The Toyota plant in Buffalo, West Virginia
Stephen Zenner/Getty Images
Its economic opportunities
State leaders pride themselves on trying to make West Virginia a welcoming place for business, especially as they look beyond the local, all-important coal industry. (Coal-mining employment has declined by about 50% in the state since 2012, according to Statista.) And there’s proof they may be achieving their goals. In its annual survey, U.S. News & World does rank West Virginia 18th in the “opportunity” category. The state has indeed achieved growth in a number of industries, including aerospace and auto manufacturing. It has also pitched itself as a place for remote workers to call home, going so far as to provide $12,000 in cash incentives to individuals considering moving to the state (plus, free co-working spaces).
Yes, lots of cool and interesting stuff has happened in West Virginia. The state can claim many unusual firsts, from the first free rural mail-delivery service in the country to the first brick street (or, at least, the first such street with a patented construction process). The state is home to one of the oldest — if not the oldest — five-and-dime stores in the country, Berdine’s, which has been in business since 1908. And it’s a “worldly” state: West Virginia has a number of towns named after cities throughout the globe, including Athens, Berlin, Cairo, Geneva and Shanghai. Perhaps oddest of all: West Virginia has a town named “Odd.”
Its art and culture
Because of its mountain-living roots, West Virginia has a thriving scene when it comes to all things folk-related. Consider the Tamarack Marketplace, which opened in 1996 as a symbol of Appalachian pride and bills itself as showcasing the work of more than 2,800 artists and artisans from throughout the state. Or consider Mountain Stage, a nationally distributed radio program produced by West Virginia Public Broadcasting that featured veteran and up-and-coming musical artists, particularly in the fields of folk, blues and country music. West Virginia also has its very own Carnegie Hall — literally. It’s a performance venue, located in Lewisburg, that was built in 1902, in large part with funding from Andrew Carnegie.
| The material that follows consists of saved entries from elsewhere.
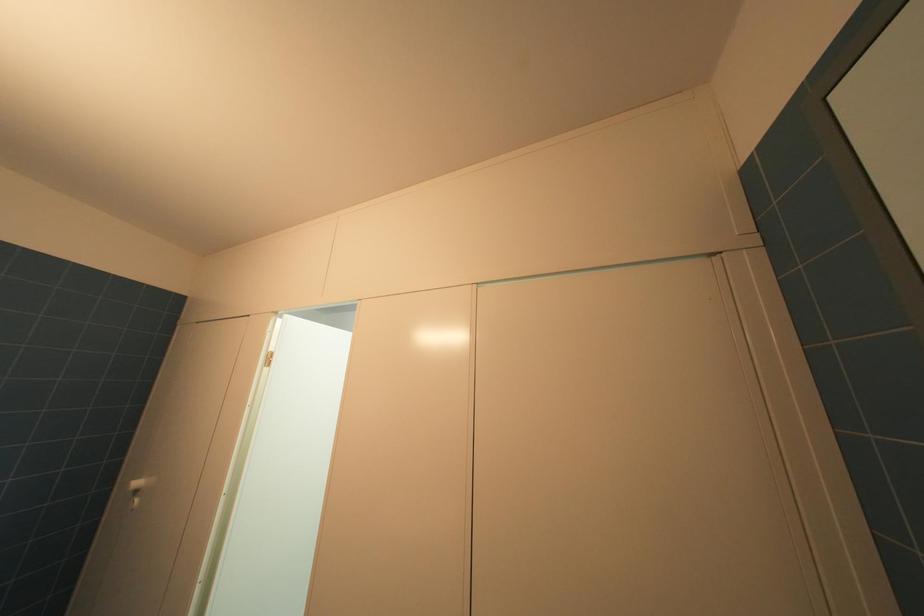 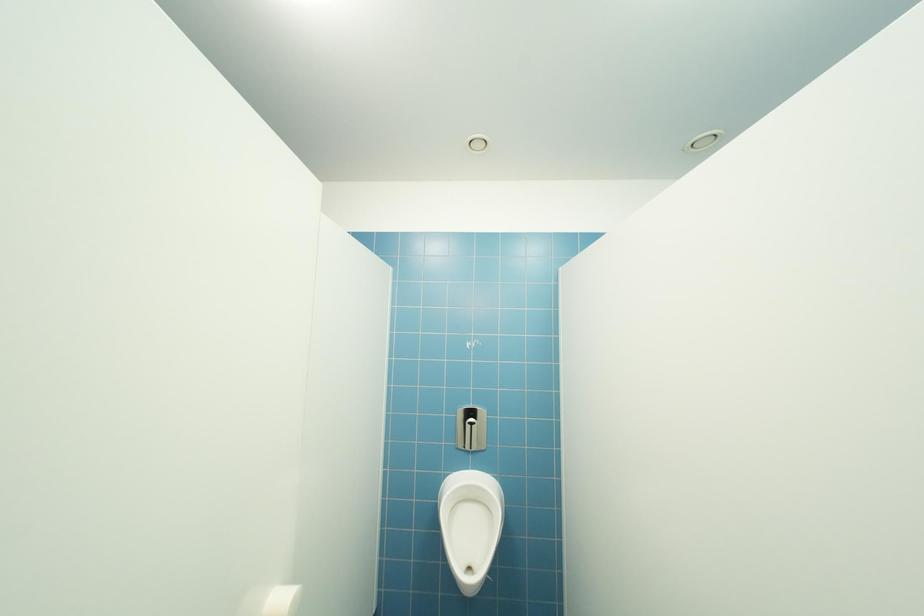 What movement of the cameraman would produce the second image?

The cameraman moved toward left, forward. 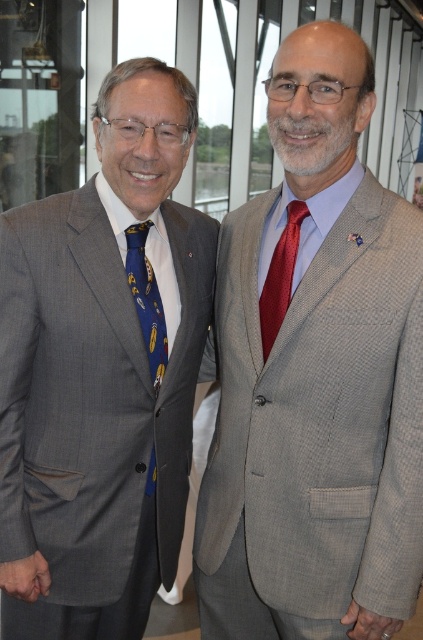 You are an interior designer working on a layout for a room. You need to place a sofa that will occupy the space where the matte gray suit at left is currently located. What are the coordinates of the point where the sofa should be placed?

The coordinates for the point where the matte gray suit at left is located are at point (x=101, y=372). Therefore, the sofa should be placed at coordinates (x=101, y=372).

What is the 2D coordinate of the matte gray suit at center?

The matte gray suit at center is located at the 2D coordinate point of (315, 376).

You are a photographer setting up for a group photo. You need to ensure that both the matte gray suit at left and the blue silk tie at left are clearly visible in the frame. Based on their positions, which one might require you to adjust your camera angle to capture it properly?

The blue silk tie at left is farther from the viewer than the matte gray suit at left, so adjusting the camera angle might be necessary to ensure it is in focus and visible. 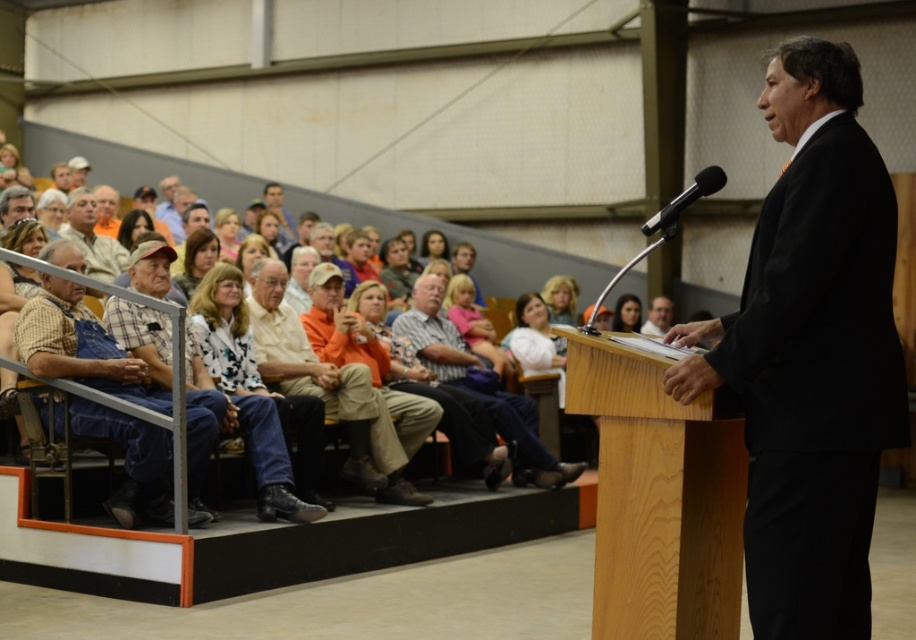 Question: Considering the relative positions of blonde hair at upper center and dark brown hair at upper center in the image provided, where is blonde hair at upper center located with respect to dark brown hair at upper center?

Choices:
 (A) left
 (B) right

Answer: (A)

Question: Which of the following is the closest to the observer?

Choices:
 (A) (107, 192)
 (B) (566, 310)

Answer: (A)

Question: Which is farther from the wooden podium at center?

Choices:
 (A) black suit at center
 (B) light brown leather jacket at upper center

Answer: (B)

Question: Among these points, which one is farthest from the camera?

Choices:
 (A) (557, 484)
 (B) (420, 250)

Answer: (B)

Question: Considering the relative positions of denim overalls at left and matte black suit at center in the image provided, where is denim overalls at left located with respect to matte black suit at center?

Choices:
 (A) left
 (B) right

Answer: (A)

Question: Does black suit at center appear over fluffy white sweater at upper center?

Choices:
 (A) yes
 (B) no

Answer: (B) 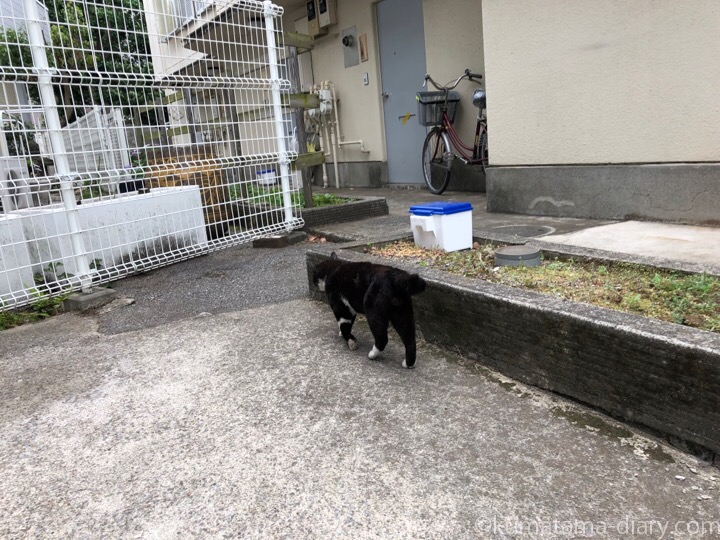 Image resolution: width=720 pixels, height=540 pixels. What are the coordinates of `door handle` in the screenshot? It's located at (384, 94). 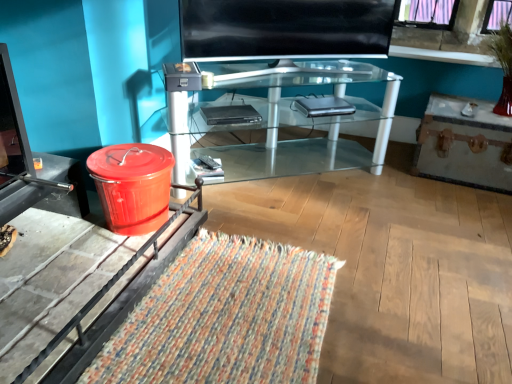 I want to click on free spot below woven multicolored mat at lower left (from a real-world perspective), so click(229, 325). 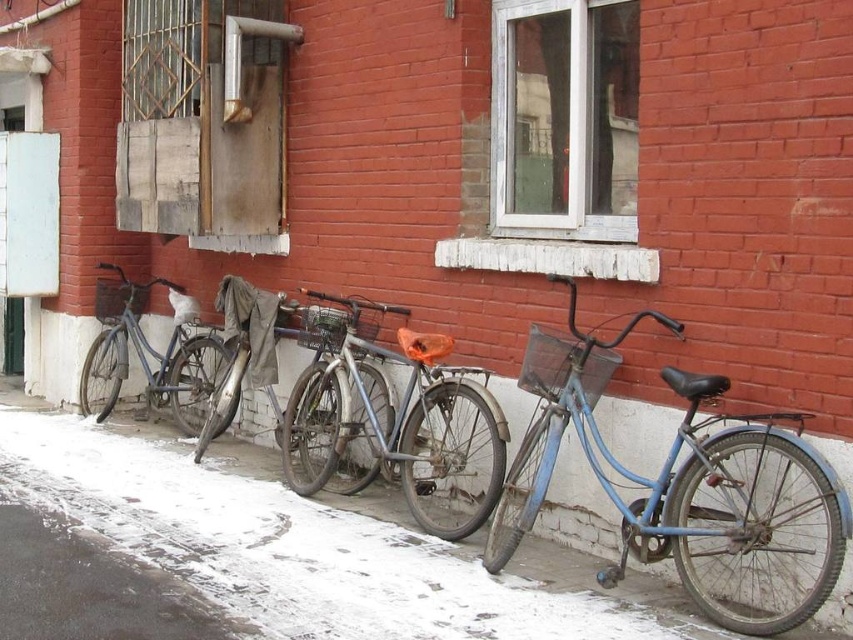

Squirrel: It could be what’s for dinner in West Virginia
Angela Weiss/AFP via Getty Images
Make all the jokes you want about roadkill cuisine. West Virginia has some real culinary credentials. The state’s signature foods range from pepperoni rolls — it was the classic coal-miner’s lunch — to buckwheat pancakes. West Virginia also gave us the Golden Delicious apple (and sure enough, it’s the state fruit). Oh, and if roadkill happens to be your thing, the state is famous for a roadkill cook-off event, which has been known to feature such specialties as squirrel gravy over biscuits and teriyaki-marinated bear.
Its famous people
West Virginia can claim many a noteworthy native son and daughter or well-known current or former resident. Among athletes, there are baseball great George Brett and Olympic star gymnast Mary Lou Retton. Among artists and entertainers, there are actress Jennifer Garner and country singer Brad Paisley. Among titans of industry, there’s former Cisco CSCO, +1.11% chief executive John T. Chambers. Finally, among politicians, there’s the late Robert Byrd, who was the longest-serving senator (51 years) in U.S. history. By contrast, Joe Manchin has been serving only 11 years in the chamber.